AbbVie’s mission is to discover and deliver innovative medicines that solve serious health issues today and address the medical challenges of tomorrow. We strive to have a remarkable impact on people’s lives across several key therapeutic areas: immunology, oncology, neuroscience, eye care, virology, women’s health and gastroenterology, in addition to products and services across its Allergan Aesthetics portfolio. For more information about AbbVie, please visit us at Follow @abbvie on Twitter, Facebook, Instagram, YouTube and LinkedIn.

Principal Quality Engineer

Irvine, California Req ID 2201869 Category Quality Assurance Division AbbVie

We are open to the Principal Quality Engineer working remote or hybrid approach, however based out of Southern California.

Job Description

The Principal QE is part of AbbVie’s Third-Party Device Quality group, based in Irvine, CA, and reports to the Director, Medical Device Quality (or equivalent). 

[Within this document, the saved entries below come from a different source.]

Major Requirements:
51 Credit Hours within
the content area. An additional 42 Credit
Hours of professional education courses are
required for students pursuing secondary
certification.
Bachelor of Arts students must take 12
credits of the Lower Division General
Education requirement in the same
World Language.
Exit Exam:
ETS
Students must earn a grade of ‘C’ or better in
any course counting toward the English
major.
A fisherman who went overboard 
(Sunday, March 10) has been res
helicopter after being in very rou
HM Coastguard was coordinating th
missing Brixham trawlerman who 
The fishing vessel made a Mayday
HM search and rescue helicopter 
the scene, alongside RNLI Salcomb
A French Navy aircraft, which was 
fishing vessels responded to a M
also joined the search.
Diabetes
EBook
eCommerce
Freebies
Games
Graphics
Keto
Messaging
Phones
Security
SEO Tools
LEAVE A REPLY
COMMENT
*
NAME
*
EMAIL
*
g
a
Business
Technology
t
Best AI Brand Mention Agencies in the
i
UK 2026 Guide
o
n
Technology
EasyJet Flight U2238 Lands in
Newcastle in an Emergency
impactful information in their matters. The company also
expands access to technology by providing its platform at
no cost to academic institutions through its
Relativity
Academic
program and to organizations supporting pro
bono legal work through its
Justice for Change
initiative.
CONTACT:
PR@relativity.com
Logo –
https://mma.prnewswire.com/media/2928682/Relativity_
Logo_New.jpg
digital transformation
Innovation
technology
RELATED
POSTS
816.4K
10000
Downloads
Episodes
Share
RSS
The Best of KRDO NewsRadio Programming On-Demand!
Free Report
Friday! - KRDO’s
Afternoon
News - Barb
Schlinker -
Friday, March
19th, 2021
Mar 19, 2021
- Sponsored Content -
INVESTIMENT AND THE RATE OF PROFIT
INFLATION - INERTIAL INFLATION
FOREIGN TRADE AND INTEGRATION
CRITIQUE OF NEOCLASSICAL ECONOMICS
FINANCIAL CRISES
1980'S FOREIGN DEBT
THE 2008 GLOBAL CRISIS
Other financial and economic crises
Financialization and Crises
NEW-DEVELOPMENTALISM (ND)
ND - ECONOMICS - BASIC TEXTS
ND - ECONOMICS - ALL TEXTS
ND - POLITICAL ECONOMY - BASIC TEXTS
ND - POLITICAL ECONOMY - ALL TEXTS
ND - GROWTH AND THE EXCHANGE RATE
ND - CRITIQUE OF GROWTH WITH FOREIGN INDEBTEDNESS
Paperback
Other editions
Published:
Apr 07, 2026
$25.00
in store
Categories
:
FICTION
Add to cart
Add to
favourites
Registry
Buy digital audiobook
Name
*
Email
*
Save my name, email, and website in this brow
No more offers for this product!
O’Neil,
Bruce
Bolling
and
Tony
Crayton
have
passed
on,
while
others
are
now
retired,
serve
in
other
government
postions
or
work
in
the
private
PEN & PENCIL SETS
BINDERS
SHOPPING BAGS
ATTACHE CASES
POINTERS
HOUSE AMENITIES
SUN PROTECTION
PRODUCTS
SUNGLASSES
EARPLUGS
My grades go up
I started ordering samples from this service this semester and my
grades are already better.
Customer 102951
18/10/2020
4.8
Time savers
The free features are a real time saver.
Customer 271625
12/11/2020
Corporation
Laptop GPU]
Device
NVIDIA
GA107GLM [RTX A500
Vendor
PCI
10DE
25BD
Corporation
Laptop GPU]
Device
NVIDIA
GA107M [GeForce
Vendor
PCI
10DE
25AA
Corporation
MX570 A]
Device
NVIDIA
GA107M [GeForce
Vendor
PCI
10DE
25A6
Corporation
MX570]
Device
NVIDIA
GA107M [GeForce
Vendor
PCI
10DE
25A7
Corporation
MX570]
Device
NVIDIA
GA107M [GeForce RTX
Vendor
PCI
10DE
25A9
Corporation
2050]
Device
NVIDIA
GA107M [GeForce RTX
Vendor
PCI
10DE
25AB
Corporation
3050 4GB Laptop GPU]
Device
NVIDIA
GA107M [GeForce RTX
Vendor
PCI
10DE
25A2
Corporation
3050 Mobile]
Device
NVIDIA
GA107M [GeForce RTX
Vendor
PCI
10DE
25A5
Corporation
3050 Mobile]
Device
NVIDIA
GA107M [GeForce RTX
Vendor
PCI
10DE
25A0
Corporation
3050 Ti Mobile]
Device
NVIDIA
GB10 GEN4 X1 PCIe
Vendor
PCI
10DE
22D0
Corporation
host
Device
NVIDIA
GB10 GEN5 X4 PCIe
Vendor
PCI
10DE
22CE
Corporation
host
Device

The role oversees product quality assurance (PQA) for commercial medical devices which are manufactured by third parties.  As such, the Principal QE works closely with AbbVie’s Contract Manufacturing Organizations (CMOs), relevant third-party suppliers (e.g., custom components), and internal stakeholders to ensure compliance with defined specifications and regulatory requirements. 

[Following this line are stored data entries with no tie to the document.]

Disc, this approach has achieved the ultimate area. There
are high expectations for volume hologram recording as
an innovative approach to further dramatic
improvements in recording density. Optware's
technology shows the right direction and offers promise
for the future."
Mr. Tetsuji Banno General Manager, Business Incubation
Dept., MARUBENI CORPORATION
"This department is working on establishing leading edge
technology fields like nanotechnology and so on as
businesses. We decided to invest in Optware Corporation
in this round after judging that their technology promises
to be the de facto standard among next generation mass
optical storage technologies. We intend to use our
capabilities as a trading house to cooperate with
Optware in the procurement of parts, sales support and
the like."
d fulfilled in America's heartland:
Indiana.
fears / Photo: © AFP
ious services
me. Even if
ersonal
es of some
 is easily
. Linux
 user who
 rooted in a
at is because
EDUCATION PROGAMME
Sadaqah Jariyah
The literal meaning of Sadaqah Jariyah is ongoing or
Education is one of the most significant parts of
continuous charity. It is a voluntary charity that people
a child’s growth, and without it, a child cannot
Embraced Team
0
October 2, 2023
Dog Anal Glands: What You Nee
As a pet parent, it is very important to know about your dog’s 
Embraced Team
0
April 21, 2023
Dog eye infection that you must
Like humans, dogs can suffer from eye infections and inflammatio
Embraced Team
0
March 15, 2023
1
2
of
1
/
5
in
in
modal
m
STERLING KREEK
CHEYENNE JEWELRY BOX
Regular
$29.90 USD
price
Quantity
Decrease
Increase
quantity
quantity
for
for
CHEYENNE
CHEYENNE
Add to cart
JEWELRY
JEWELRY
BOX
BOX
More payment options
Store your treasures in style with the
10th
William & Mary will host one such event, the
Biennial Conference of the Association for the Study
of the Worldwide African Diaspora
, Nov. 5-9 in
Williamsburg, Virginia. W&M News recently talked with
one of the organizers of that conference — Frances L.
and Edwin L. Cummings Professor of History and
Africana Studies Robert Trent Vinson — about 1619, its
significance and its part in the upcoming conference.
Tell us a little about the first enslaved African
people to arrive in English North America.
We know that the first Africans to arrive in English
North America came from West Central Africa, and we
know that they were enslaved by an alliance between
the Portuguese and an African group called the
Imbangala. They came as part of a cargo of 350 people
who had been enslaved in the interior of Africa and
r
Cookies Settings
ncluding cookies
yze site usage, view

The position supports Quality Management System activities, including – but not limited to – routine product release, CAPAs/NCRs, Change Control, Complaints, Product Release, Supplier Quality Agreements, etc. 

 The Principal QE provides strong technical leadership in the TPQ Quality function amongst peers, ensuring that functional activities are compliant and aligned with overall company goals and strategies.

Duties & Responsibilities

  • Work with CMOs and/or third-party suppliers to assure timely and compliant release of commercial product and/or components in accordance with defined specifications and processes
  • Work with CMOs and/or third-party suppliers to ensure that non-conformances, CAPAs, Reworks, and deviations are accurately documented, reviewed, and approved
  • Work with CMOs and/or third-party suppliers to resolve compliance issues related to commercial product and/or custom components
  • Review and approve changes to supplier processes which impact device and/or component manufacture
  • Review and approve technical protocols, reports, and specifications, as appropriate
  • Support the development of and updates to third party device Risk Management Files
  • Champion development and maintenance of KPIs and trend analysis at supplier site, as applicable
  • Escalate issues to Quality leadership, as appropriate
  • Support Device Analysis Lab activities, including evaluation of returned devices and DHR review, as appropriate
  • Support Quality Systems group during Regulatory inspections (i.e., serve as product SME)
  • Support Supplier Audit function during CMO site audits
  • Develop and maintain effective cross-functional relationships

Minimum Qualifications

  • Degree in engineering, physical, or life sciences with direct experience working in a regulated environment:
    • Bachelor's Degree:    10 years’ experience
    • Master’s Degree:       7 years’ experience
    • Doctoral Degree:       3 years’ experience
  • Experience working with medical device suppliers
  • Working knowledge of medical device regulations (e.g., 21 CFR 820, ISO 13485, EU MDR 2017/745, etc.)
  • Working knowledge of Statistical Process Controls (SPCs)
  • Working knowledge of Acceptance Sampling (AQL, RQL) and related tools (e.g., ANSI/ASQ Z1.4, Z1.9, etc.)
  • Basic understanding of Design-of-Experiments (DOE)
  • Experience in cGMPs
  • Experience reviewing and approving production drawings, batch history records/DHRs, and other documentation
  • Experience working with equipment qualifications or process validations
  • The ability to recognize problems and take corrective measures
  • Strong attention to detail
  • Organized, with strong multitasking abilities
  • Ability to work collaboratively and independently
  • Fluent in verbal and written English

Preferred Qualifications

  • ASQ Certification (CQA, CQE, CRE) or international equivalent
  • Six-sigma certification
  • Working knowledge of design control requirements (21 CFR 820.30)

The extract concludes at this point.